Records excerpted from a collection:
═══
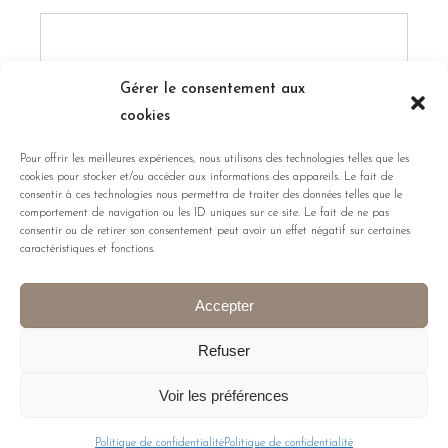
Gérer le consentement aux
Obligatoire
Mot de passe
*
cookies
Pour offrir les meilleures expériences, nous utilisons des technologies telles que les
cookies pour stocker et/ou accéder aux informations des appareils. Le fait de
consentir à ces technologies nous permettra de traiter des données telles que le
comportement de navigation ou les ID uniques sur ce site. Le fait de ne pas
consentir ou de retirer son consentement peut avoir un effet négatif sur certaines
caractéristiques et fonctions.
SE CONNECTER
Accepter
Se souvenir de moi
Refuser
Mot de passe perdu ?
Voir les préférences
Politique de confidentialité
Politique de confidentialité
═══
WORK ORDER. Word for word, copy the line containing "Pour offrir les" and each line after it to the end of the records, and nothing besides.

RESPONSE BELOW.
Pour offrir les meilleures expériences, nous utilisons des technologies telles que les
cookies pour stocker et/ou accéder aux informations des appareils. Le fait de
consentir à ces technologies nous permettra de traiter des données telles que le
comportement de navigation ou les ID uniques sur ce site. Le fait de ne pas
consentir ou de retirer son consentement peut avoir un effet négatif sur certaines
caractéristiques et fonctions.
SE CONNECTER
Accepter
Se souvenir de moi
Refuser
Mot de passe perdu ?
Voir les préférences
Politique de confidentialité
Politique de confidentialité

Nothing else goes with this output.